WASHINGTON, D.C. — As President Donald Trump reaches his first 100 days in office during his second term, members of his administration are touting accomplishments and answering questions about criticism. Among them is an effort to research autism
National Institutes of Health (NIH) Director Dr. Jay Bhattacharya’s plan to create a “new disease registry” for autism has been criticized by both advocacy groups and autism researchers.
“The word registry is a scientific term. It just means a database that has patients with a certain condition,” Bhattacharya explained. “So, we have lots and lots of these kinds of databases all over the place.”
Bhattacharya spoke to local media at the White House on Monday, a week after the federal Health and Human Services (HHS) agency, led by Robert F. Kennedy, Jr., seemingly walked back the proposal to create an “autism registry.”
Even so, for many people, concerns about the protection of their private health information remain.
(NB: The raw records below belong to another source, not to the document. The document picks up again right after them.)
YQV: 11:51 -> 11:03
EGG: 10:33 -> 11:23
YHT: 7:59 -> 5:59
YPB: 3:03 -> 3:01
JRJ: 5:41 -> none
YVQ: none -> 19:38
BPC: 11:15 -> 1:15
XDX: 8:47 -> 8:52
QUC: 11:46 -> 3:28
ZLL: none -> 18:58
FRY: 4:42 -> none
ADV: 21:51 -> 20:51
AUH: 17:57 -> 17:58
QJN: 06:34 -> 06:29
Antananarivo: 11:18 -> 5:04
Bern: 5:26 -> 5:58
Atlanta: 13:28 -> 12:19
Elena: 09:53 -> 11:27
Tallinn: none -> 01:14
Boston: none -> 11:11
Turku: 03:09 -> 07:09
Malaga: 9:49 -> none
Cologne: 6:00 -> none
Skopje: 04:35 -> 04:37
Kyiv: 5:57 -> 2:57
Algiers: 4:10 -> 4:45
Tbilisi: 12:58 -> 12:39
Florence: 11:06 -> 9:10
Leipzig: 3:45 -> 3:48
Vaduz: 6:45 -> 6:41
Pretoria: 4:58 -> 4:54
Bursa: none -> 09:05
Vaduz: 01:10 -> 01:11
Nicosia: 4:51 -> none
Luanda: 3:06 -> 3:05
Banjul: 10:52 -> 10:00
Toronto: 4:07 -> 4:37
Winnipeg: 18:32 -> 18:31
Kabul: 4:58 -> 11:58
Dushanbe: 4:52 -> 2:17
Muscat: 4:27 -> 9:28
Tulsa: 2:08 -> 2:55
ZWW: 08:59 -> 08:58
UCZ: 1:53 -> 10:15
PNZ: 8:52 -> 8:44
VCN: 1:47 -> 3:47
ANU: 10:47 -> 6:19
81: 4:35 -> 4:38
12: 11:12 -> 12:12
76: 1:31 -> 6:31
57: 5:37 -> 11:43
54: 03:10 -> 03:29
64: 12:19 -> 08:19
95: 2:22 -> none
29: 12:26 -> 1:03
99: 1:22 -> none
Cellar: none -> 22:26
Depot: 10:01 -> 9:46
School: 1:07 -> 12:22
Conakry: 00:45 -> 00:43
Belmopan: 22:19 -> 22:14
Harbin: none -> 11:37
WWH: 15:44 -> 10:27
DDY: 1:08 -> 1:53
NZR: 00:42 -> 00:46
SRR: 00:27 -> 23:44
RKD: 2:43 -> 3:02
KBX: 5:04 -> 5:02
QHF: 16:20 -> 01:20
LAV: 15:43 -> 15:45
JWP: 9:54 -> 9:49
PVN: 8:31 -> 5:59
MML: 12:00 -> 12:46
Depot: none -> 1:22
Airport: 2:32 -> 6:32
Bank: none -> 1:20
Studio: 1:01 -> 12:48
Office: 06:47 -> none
“I agree with entirely, that the patient records that we have, keep the privacy and confidentiality of the patients intact. At the same time, we want to make sure the scientists in the country have the ability to ask questions, and you can’t ask them if you can’t study patients,” Bhattacharya added. “We’re going to make sure that the databases that we use, to ask about autism, to ask about heart disease, to ask about cancer, that those databases are in no way jeopardizing the privacy of the patients that are in them.”
“Make America Healthy Again” is another priority from the current administration as many people have celebrated synthetic food dyes being phased out.
When asked whether the administration is considering a ban on other food enhancers and preservatives, Bhattacharya called the recent action on food dyes a “small step” that “points in the direction we should be heading.”
“It’s just common sense,” Bhattacharya said. “Like, if you think about it, why are we requiring that we prove that every single petroleum-based food dye product that we keep giving to kids at scale, almost every product that they eat, we have to prove that it’s harmful.”
Bhattacharya also spoke to the problem of lead paint in Milwaukee Public Schools (MPS).
MPS asked for federal help with tracing lead paint but was denied because of a lack of lead experts at the Centers for Disease Control and Prevention (CDC). Those positions at the CDC’s Lead Poisoning Prevention and Surveillance Branch were eliminated during an effort by HHS to reduce staff.
“It’s appropriate that the Trump administration revisit the health bureaucracies and restructure them so that they focus more on the health and needs of the American people,” Bhattacharya said.
“Certainly, the lead problem in Milwaukee, of course, there was that lead in the water problem in Detroit just a few years back, which was absolutely shocking, we should have the CDC focus on problems like that,” he added.